Problem statement>
Every record that follows should be copied exactly. No picture belongs in the copy.

(Saved entries)
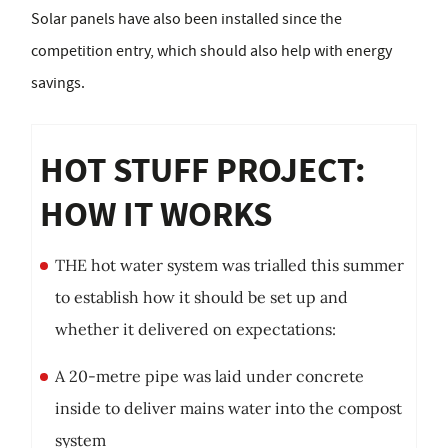
Solar panels have also been installed since the
competition entry, which should also help with energy
savings.
HOT STUFF PROJECT:
HOW IT WORKS
THE hot water system was trialled this summer
to establish how it should be set up and
whether it delivered on expectations:
A 20-metre pipe was laid under concrete
inside to deliver mains water into the compost
system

Reply>
Solar panels have also been installed since the
competition entry, which should also help with energy
savings.
HOT STUFF PROJECT:
HOW IT WORKS
THE hot water system was trialled this summer
to establish how it should be set up and
whether it delivered on expectations:
A 20-metre pipe was laid under concrete
inside to deliver mains water into the compost
system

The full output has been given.